Calibrax overlaps with metric libraries and benchmark tools, but its center of gravity is different: JAX-native scientific ML benchmarking, profiling, statistical analysis, regression detection, and metric evaluation in one package.

Summary¤

Tool	Primary focus	Where Calibrax differs
TorchMetrics	PyTorch metric implementations with functional and module APIs, broad domains, wrappers, plotting, and distributed support	Calibrax targets JAX first, adds benchmark storage, profiling, statistical comparison, CI regression gates, and geometry-heavy metric metadata
jax_metrics	JAX metric and loss abstractions with pytree state, distributed-friendly accumulation, and numerical-equivalence discipline	Calibrax has a broader benchmarking system, 111 registered Tier 0 metrics, registry metadata, exporters, storage, and regression analysis
ASV	Benchmarking Python packages over time with runtime, memory, custom values, and static web output	Calibrax stores JSON-per-run benchmark results inside the project workflow and adds JAX-specific profiling, statistical tests, and CI gates
CodSpeed	Hosted and CI-oriented performance testing with PR checks, profiling, and benchmark reports	Calibrax now includes a focused CodSpeed workflow for PR benchmark checks while keeping local storage and analysis in Calibrax

TorchMetrics¤

Use TorchMetrics when the project is PyTorch-based and needs its mature metric catalog, Lightning integration, module-state API, wrappers, and plotting.

Use Calibrax when the code is JAX-based, when metric metadata needs to be queried by domain, mathematical properties, or invariance, or when metric values need to live alongside profiling and benchmark regression records.

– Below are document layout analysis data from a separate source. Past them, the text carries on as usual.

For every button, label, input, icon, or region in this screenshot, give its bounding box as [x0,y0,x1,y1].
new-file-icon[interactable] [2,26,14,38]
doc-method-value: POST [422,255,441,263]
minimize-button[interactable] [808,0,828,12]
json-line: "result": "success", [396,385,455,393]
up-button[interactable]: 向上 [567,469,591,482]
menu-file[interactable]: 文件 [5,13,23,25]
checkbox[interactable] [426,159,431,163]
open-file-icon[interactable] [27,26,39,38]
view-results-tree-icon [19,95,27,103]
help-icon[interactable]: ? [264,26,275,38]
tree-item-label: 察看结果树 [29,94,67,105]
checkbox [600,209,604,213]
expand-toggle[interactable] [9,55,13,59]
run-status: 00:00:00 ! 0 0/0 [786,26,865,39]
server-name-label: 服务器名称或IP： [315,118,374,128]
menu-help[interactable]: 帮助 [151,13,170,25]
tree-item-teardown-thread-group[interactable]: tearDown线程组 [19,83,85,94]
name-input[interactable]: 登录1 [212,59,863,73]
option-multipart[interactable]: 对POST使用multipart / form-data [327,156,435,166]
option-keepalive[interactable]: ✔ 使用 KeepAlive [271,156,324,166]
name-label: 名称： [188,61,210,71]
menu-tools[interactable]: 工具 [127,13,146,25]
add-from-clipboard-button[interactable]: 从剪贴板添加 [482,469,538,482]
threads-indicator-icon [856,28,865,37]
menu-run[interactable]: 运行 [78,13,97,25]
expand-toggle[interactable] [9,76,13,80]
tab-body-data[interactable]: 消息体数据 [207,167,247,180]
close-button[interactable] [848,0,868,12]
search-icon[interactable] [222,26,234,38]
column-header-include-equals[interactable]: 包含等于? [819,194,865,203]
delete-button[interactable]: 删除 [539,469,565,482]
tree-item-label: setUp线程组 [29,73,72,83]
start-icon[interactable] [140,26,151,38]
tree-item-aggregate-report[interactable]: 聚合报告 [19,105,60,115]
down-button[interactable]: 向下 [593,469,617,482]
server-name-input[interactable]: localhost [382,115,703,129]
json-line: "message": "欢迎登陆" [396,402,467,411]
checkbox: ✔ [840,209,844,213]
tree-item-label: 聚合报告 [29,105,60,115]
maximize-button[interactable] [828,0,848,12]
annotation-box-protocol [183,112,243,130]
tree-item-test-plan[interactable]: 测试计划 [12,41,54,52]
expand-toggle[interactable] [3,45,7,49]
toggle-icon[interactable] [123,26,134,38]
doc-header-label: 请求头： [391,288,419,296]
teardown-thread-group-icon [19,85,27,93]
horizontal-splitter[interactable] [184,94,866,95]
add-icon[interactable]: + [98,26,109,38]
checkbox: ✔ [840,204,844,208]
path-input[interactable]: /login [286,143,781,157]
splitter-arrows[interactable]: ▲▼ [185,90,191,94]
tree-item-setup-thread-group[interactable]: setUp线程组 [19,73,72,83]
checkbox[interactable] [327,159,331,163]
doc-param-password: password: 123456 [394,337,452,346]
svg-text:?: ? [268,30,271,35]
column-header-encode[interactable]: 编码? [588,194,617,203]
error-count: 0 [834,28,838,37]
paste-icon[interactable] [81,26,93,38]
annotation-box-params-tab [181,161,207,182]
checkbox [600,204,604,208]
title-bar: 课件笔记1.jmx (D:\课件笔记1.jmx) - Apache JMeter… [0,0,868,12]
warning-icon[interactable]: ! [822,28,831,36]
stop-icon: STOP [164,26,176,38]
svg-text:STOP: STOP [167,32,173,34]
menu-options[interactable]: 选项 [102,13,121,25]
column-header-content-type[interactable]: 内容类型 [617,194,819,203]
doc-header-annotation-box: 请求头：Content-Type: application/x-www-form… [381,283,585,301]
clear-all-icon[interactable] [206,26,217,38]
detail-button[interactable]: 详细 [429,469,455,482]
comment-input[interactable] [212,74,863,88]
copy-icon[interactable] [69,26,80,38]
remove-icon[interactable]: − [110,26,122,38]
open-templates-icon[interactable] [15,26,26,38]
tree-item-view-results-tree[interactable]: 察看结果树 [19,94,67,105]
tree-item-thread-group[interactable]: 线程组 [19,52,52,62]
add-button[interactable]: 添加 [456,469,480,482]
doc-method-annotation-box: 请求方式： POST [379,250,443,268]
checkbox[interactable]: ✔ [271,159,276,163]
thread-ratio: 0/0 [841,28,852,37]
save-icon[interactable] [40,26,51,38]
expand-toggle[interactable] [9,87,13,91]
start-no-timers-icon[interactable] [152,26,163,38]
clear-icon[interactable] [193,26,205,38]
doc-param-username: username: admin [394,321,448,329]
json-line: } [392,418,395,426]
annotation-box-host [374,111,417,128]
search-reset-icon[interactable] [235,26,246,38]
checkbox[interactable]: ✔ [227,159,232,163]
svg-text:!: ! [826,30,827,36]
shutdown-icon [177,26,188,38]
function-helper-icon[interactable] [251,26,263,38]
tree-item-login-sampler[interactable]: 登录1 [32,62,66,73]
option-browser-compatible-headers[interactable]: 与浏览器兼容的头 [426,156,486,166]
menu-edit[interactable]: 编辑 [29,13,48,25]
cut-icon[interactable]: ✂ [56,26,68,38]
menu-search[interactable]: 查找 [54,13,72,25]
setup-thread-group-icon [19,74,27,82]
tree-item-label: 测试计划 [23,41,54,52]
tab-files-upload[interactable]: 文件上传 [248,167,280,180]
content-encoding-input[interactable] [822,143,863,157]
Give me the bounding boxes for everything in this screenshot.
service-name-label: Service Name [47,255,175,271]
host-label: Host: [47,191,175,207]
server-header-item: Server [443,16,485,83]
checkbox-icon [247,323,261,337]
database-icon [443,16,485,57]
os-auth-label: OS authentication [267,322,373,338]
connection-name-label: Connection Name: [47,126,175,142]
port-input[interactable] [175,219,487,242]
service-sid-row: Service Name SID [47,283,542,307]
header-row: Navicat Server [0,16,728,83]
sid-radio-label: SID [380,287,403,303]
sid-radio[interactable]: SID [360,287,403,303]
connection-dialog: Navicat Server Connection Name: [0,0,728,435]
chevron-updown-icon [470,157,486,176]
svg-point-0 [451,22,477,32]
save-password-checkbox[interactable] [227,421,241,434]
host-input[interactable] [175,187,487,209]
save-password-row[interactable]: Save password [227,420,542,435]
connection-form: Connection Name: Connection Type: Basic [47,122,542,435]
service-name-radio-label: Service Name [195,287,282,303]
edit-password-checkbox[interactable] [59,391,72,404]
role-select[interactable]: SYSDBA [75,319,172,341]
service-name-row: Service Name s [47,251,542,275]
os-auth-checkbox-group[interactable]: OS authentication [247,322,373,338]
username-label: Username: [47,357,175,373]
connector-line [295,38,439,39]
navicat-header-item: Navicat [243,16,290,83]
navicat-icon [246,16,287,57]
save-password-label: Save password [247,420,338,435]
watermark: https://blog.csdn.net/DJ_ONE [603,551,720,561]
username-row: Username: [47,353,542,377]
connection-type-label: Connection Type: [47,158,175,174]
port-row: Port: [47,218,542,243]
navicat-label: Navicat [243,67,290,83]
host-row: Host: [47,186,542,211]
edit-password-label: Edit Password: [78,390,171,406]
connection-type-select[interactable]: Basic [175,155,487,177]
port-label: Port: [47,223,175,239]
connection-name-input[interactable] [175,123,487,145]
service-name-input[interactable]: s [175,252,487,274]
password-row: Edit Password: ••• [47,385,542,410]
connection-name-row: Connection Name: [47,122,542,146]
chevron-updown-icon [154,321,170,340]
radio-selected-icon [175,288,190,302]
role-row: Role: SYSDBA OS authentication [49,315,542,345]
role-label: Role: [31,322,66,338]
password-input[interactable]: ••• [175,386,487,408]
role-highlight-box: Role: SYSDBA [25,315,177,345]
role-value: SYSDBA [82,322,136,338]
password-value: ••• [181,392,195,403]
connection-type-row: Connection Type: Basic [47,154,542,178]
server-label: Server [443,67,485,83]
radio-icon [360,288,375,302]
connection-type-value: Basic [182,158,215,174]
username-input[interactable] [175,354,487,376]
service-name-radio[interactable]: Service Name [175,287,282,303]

TorchMetrics includes mature plotting and distributed wrappers beyond Calibrax's current stateful metric surface. Calibrax now covers CRPS for JAX ensemble forecasts and exposes VMAF through an optional FFmpeg/libvmaf boundary rather than a core dependency.

jax_metrics¤

jax_metrics is closest to Calibrax on framework choice. It provides Keras-like metric and loss abstractions, pytree-friendly state, distributed accumulation, and notes that metrics are usually checked against Keras or TorchMetrics references.

Calibrax should keep that numerical-equivalence bar for standard metrics, but its current scope is larger: metric registry discovery, geometry and graph metrics, benchmarking, profiling, storage, exporters, and CI regression gates.

ASV¤

ASV is strongest for long-running benchmark history across commits and environments. It can publish an interactive static site and is widely used by scientific Python projects.

Calibrax is lighter-weight for local scientific ML workflows that need JAX timing, hardware metadata, statistical comparison, baseline storage, and regression checks without adopting a separate ASV project layout.

CodSpeed¤

CodSpeed is strongest when a hosted PR workflow should catch performance regressions before merge. Its docs cover CI setup, benchmark checks, profiling, and repository integration.

Calibrax includes a focused CodSpeed workflow for the tests/performance/ benchmark suite. Treat CodSpeed as an external reporting layer for PR checks; Calibrax storage, statistical analysis, and regression gates remain the local source of benchmark truth.